血清白蛋白水平反映了肝脏和肾脏等多个器官的功能。然而,血清白蛋白与肺功能之间的关联尚不清楚;因此,本研究旨在确定肺功能与血清白蛋白之间的关系,包括在总体人群和不同人群分层中肺功能变化时血清白蛋白的阈值。在这项横断面研究中,我们使用美国国家健康与营养检查调查(NHANES 2013 - 2014)(n = 3286)的数据,研究了血清白蛋白与肺功能的两个独立指标:用力肺活量(FVC)和一秒用力呼气容积(FEV₁)之间的关系。我们使用单因素分析、分层分析和多元回归方程分析来研究血清白蛋白水平与FVC和FEV₁之间的相关性,并进行平滑曲线拟合、阈值效应和饱和效应分析(用于分层),以确定FVC和FEV₁开始变化时的血清白蛋白阈值水平。
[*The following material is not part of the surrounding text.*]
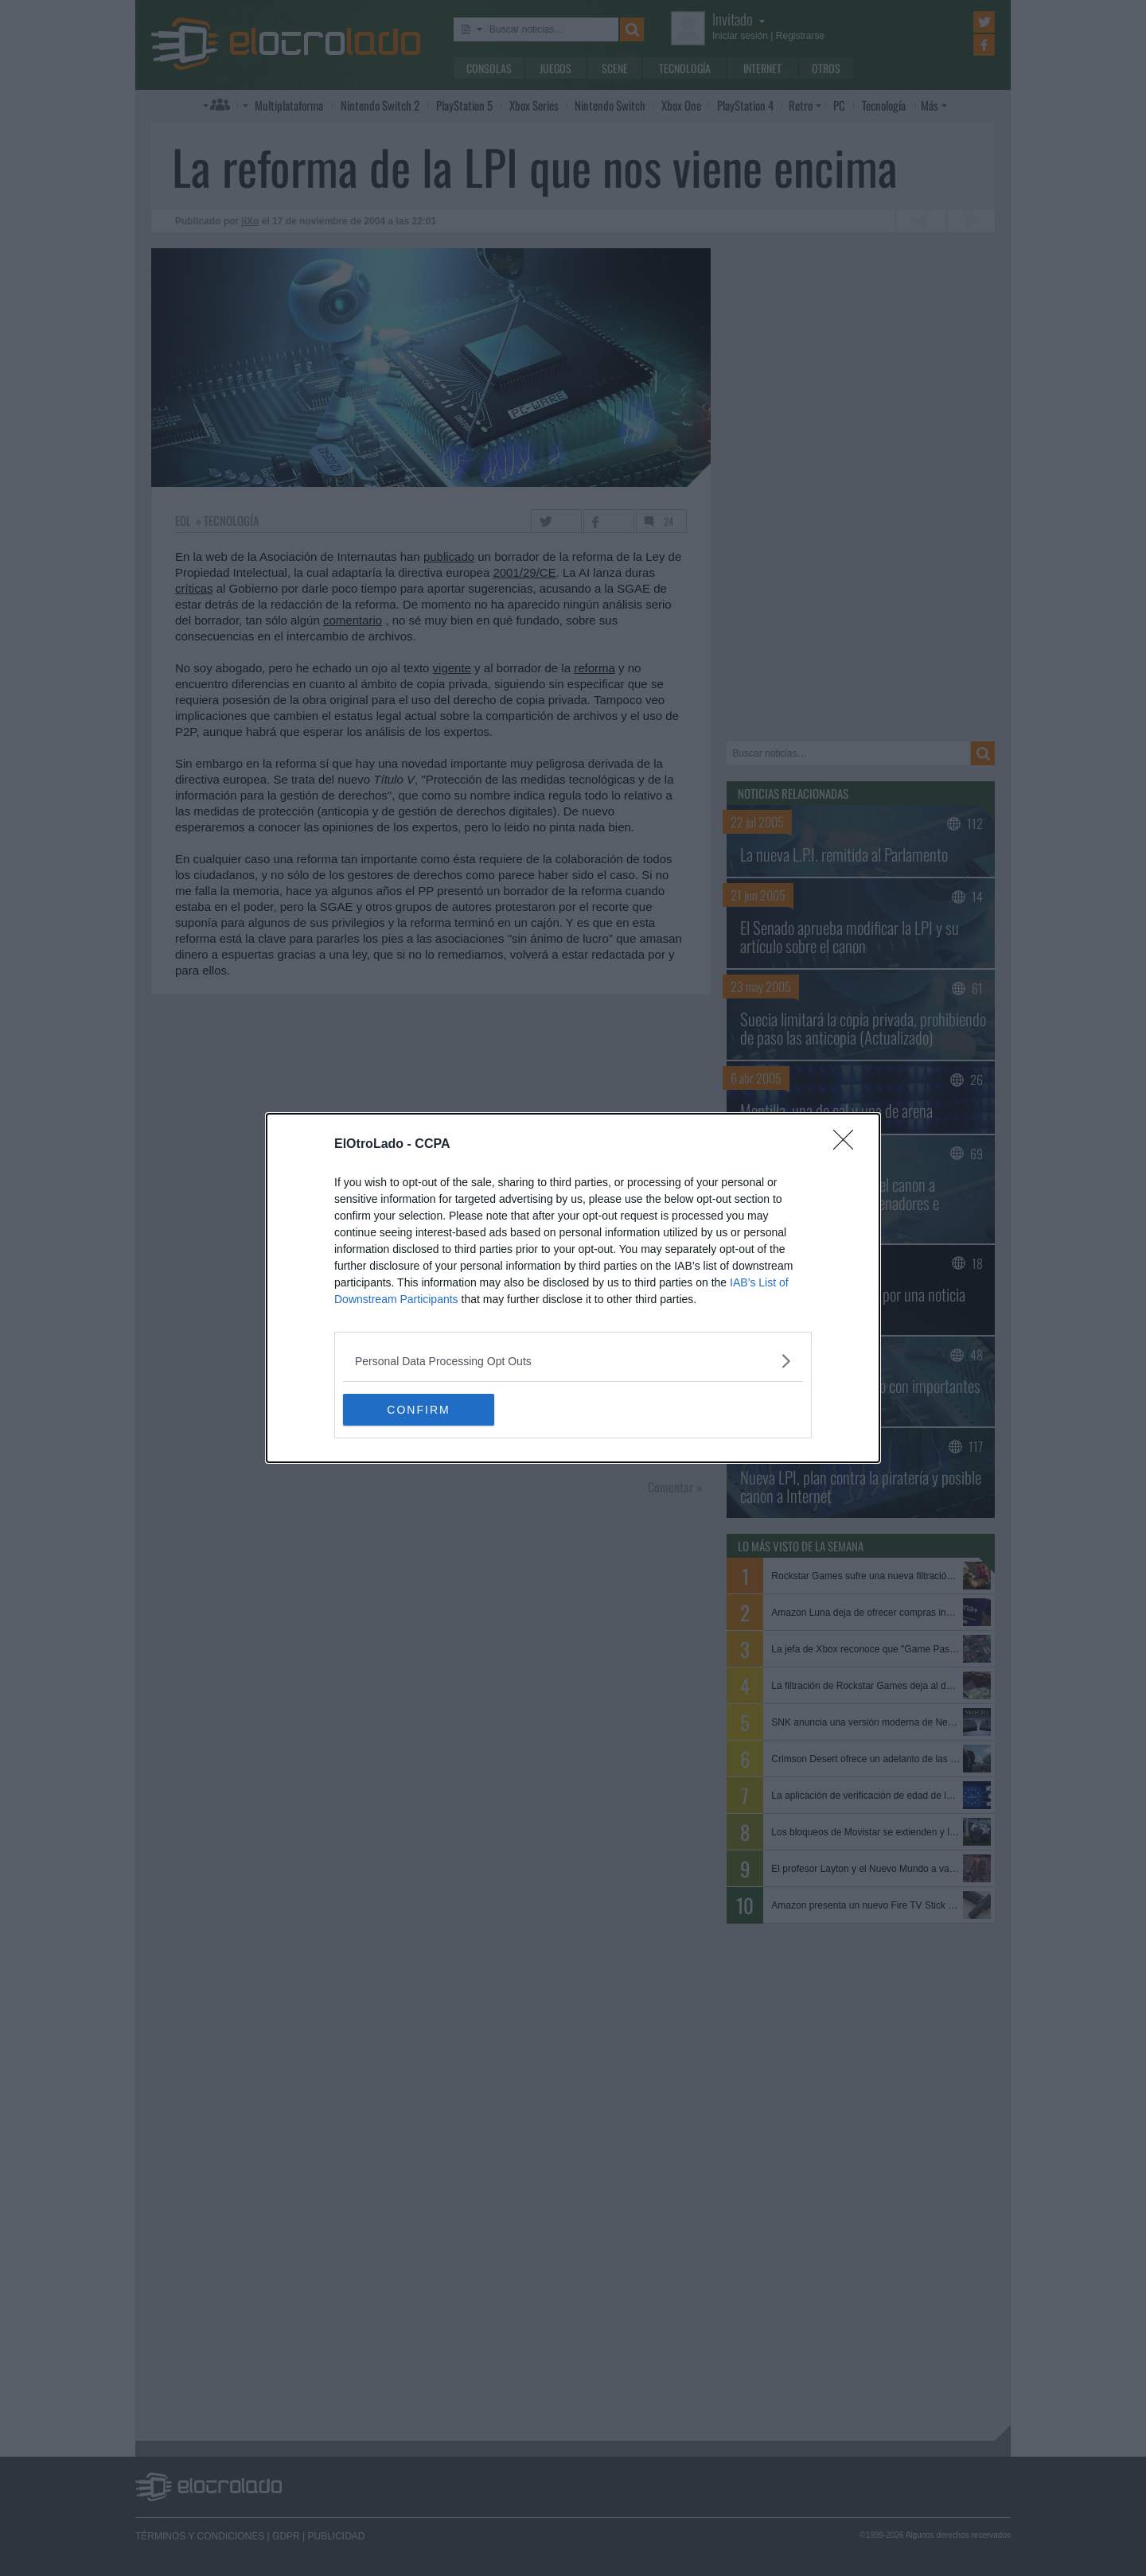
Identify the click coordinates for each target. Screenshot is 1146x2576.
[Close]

调整后的平滑曲线拟合图显示血清白蛋白水平与FVC之间呈线性关系:血清白蛋白水平每增加1 g/dl,FVC增加80.40 ml(11.18,149.61)。血清白蛋白与FEV₁呈非线性关系。当血清白蛋白达到拐点(3.8 g/dl)时,FEV₁随血清白蛋白升高而增加,相关系数β为205.55(140.15,270.95)。血清白蛋白是肝功能的核心指标,肝功能异常对肺功能有直接影响。在总体人群中,血清白蛋白水平与FVC呈线性正相关。在3.6 g/dl以上,血清白蛋白与FEV₁呈正相关。基于总体人群和不同人群分层,本研究揭示了血清白蛋白水平与肺功能之间的正相关关系,并确定了肺功能测试指标开始上升时的血清白蛋白阈值,为肺功能不全高危人群提供了新的早期预警指标,对预防肝功能不全患者合并呼吸衰竭具有积极意义。